=== DATA IN THIS EXERCISE ===

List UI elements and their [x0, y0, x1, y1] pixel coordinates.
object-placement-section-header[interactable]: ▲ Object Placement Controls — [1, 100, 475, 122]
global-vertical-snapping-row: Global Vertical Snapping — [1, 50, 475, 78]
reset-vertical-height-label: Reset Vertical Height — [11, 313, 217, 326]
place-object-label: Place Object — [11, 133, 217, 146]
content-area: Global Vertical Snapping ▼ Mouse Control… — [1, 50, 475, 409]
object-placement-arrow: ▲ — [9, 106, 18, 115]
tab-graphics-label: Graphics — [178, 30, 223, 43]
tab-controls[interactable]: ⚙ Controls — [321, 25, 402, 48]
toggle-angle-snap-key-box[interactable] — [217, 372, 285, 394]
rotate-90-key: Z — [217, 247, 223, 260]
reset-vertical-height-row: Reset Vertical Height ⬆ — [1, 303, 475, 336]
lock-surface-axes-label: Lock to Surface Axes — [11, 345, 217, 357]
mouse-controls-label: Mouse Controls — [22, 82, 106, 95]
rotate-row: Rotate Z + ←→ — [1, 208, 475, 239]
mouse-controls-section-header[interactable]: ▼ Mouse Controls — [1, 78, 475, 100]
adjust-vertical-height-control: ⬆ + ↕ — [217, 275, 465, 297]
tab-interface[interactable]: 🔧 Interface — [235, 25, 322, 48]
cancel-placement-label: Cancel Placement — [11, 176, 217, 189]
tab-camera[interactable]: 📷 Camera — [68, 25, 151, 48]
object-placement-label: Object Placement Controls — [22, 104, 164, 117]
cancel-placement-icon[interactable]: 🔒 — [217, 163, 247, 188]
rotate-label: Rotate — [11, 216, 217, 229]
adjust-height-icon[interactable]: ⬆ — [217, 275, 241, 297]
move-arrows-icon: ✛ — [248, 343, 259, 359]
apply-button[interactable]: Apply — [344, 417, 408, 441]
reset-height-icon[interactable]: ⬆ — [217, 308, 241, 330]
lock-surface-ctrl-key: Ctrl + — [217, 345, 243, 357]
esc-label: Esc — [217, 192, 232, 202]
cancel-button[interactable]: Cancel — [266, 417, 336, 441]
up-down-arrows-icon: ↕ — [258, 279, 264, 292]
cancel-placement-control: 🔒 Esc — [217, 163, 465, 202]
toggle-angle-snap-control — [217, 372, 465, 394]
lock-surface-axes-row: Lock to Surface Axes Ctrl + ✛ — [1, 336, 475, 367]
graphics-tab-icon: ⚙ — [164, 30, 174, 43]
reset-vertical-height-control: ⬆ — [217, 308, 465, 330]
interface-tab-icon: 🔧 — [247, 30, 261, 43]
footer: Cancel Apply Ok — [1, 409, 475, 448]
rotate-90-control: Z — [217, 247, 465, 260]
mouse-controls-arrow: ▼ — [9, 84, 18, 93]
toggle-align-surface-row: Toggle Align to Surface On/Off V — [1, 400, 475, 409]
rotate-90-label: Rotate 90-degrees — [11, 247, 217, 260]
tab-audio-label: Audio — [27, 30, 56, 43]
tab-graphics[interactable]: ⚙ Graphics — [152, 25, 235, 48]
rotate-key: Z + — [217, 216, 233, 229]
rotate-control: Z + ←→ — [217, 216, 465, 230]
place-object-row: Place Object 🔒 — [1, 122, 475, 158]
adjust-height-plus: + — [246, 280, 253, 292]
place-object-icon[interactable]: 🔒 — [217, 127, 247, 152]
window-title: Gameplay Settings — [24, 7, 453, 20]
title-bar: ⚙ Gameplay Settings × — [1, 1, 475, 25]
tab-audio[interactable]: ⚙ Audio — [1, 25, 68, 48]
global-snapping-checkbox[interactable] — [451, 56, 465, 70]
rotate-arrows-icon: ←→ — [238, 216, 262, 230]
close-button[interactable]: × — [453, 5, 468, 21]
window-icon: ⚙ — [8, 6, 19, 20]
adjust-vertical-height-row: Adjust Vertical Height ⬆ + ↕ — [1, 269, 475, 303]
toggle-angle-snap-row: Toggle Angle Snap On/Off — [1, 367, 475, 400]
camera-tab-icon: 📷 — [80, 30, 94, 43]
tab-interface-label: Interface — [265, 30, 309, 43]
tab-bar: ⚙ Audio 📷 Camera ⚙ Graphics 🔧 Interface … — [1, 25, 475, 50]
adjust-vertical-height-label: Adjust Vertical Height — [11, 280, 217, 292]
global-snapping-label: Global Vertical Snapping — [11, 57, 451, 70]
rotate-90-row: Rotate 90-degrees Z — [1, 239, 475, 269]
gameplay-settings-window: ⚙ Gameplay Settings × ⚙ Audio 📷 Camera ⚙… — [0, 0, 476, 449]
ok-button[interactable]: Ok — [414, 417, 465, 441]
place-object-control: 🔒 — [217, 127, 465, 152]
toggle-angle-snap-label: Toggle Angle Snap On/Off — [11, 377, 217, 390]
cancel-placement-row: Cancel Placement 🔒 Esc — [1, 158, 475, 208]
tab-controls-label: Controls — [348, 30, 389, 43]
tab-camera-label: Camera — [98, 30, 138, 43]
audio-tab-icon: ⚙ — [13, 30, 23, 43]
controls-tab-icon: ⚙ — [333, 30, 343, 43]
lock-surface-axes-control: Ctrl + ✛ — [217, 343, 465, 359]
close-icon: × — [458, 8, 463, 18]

=== WORK ITEM ===
Write the data out again, verbatim.

=== EXERCISE OUTPUT ===
List UI elements and their [x0, y0, x1, y1] pixel coordinates.
object-placement-section-header[interactable]: ▲ Object Placement Controls — [1, 100, 475, 122]
global-vertical-snapping-row: Global Vertical Snapping — [1, 50, 475, 78]
reset-vertical-height-label: Reset Vertical Height — [11, 313, 217, 326]
place-object-label: Place Object — [11, 133, 217, 146]
content-area: Global Vertical Snapping ▼ Mouse Control… — [1, 50, 475, 409]
object-placement-arrow: ▲ — [9, 106, 18, 115]
tab-graphics-label: Graphics — [178, 30, 223, 43]
tab-controls[interactable]: ⚙ Controls — [321, 25, 402, 48]
toggle-angle-snap-key-box[interactable] — [217, 372, 285, 394]
rotate-90-key: Z — [217, 247, 223, 260]
reset-vertical-height-row: Reset Vertical Height ⬆ — [1, 303, 475, 336]
lock-surface-axes-label: Lock to Surface Axes — [11, 345, 217, 357]
mouse-controls-label: Mouse Controls — [22, 82, 106, 95]
rotate-row: Rotate Z + ←→ — [1, 208, 475, 239]
mouse-controls-section-header[interactable]: ▼ Mouse Controls — [1, 78, 475, 100]
adjust-vertical-height-control: ⬆ + ↕ — [217, 275, 465, 297]
tab-interface[interactable]: 🔧 Interface — [235, 25, 322, 48]
cancel-placement-label: Cancel Placement — [11, 176, 217, 189]
tab-camera[interactable]: 📷 Camera — [68, 25, 151, 48]
object-placement-label: Object Placement Controls — [22, 104, 164, 117]
cancel-placement-icon[interactable]: 🔒 — [217, 163, 247, 188]
rotate-label: Rotate — [11, 216, 217, 229]
adjust-height-icon[interactable]: ⬆ — [217, 275, 241, 297]
move-arrows-icon: ✛ — [248, 343, 259, 359]
apply-button[interactable]: Apply — [344, 417, 408, 441]
reset-height-icon[interactable]: ⬆ — [217, 308, 241, 330]
lock-surface-ctrl-key: Ctrl + — [217, 345, 243, 357]
esc-label: Esc — [217, 192, 232, 202]
cancel-button[interactable]: Cancel — [266, 417, 336, 441]
up-down-arrows-icon: ↕ — [258, 279, 264, 292]
cancel-placement-control: 🔒 Esc — [217, 163, 465, 202]
toggle-angle-snap-control — [217, 372, 465, 394]
lock-surface-axes-row: Lock to Surface Axes Ctrl + ✛ — [1, 336, 475, 367]
graphics-tab-icon: ⚙ — [164, 30, 174, 43]
reset-vertical-height-control: ⬆ — [217, 308, 465, 330]
interface-tab-icon: 🔧 — [247, 30, 261, 43]
footer: Cancel Apply Ok — [1, 409, 475, 448]
rotate-90-control: Z — [217, 247, 465, 260]
mouse-controls-arrow: ▼ — [9, 84, 18, 93]
toggle-align-surface-row: Toggle Align to Surface On/Off V — [1, 400, 475, 409]
rotate-90-label: Rotate 90-degrees — [11, 247, 217, 260]
tab-audio-label: Audio — [27, 30, 56, 43]
tab-graphics[interactable]: ⚙ Graphics — [152, 25, 235, 48]
rotate-key: Z + — [217, 216, 233, 229]
rotate-control: Z + ←→ — [217, 216, 465, 230]
place-object-row: Place Object 🔒 — [1, 122, 475, 158]
adjust-height-plus: + — [246, 280, 253, 292]
place-object-icon[interactable]: 🔒 — [217, 127, 247, 152]
window-title: Gameplay Settings — [24, 7, 453, 20]
title-bar: ⚙ Gameplay Settings × — [1, 1, 475, 25]
tab-audio[interactable]: ⚙ Audio — [1, 25, 68, 48]
global-snapping-checkbox[interactable] — [451, 56, 465, 70]
rotate-arrows-icon: ←→ — [238, 216, 262, 230]
close-button[interactable]: × — [453, 5, 468, 21]
window-icon: ⚙ — [8, 6, 19, 20]
adjust-vertical-height-row: Adjust Vertical Height ⬆ + ↕ — [1, 269, 475, 303]
toggle-angle-snap-row: Toggle Angle Snap On/Off — [1, 367, 475, 400]
camera-tab-icon: 📷 — [80, 30, 94, 43]
tab-interface-label: Interface — [265, 30, 309, 43]
tab-bar: ⚙ Audio 📷 Camera ⚙ Graphics 🔧 Interface … — [1, 25, 475, 50]
adjust-vertical-height-label: Adjust Vertical Height — [11, 280, 217, 292]
global-snapping-label: Global Vertical Snapping — [11, 57, 451, 70]
rotate-90-row: Rotate 90-degrees Z — [1, 239, 475, 269]
gameplay-settings-window: ⚙ Gameplay Settings × ⚙ Audio 📷 Camera ⚙… — [0, 0, 476, 449]
ok-button[interactable]: Ok — [414, 417, 465, 441]
place-object-control: 🔒 — [217, 127, 465, 152]
toggle-angle-snap-label: Toggle Angle Snap On/Off — [11, 377, 217, 390]
cancel-placement-row: Cancel Placement 🔒 Esc — [1, 158, 475, 208]
tab-controls-label: Controls — [348, 30, 389, 43]
tab-camera-label: Camera — [98, 30, 138, 43]
audio-tab-icon: ⚙ — [13, 30, 23, 43]
controls-tab-icon: ⚙ — [333, 30, 343, 43]
lock-surface-axes-control: Ctrl + ✛ — [217, 343, 465, 359]
close-icon: × — [458, 8, 463, 18]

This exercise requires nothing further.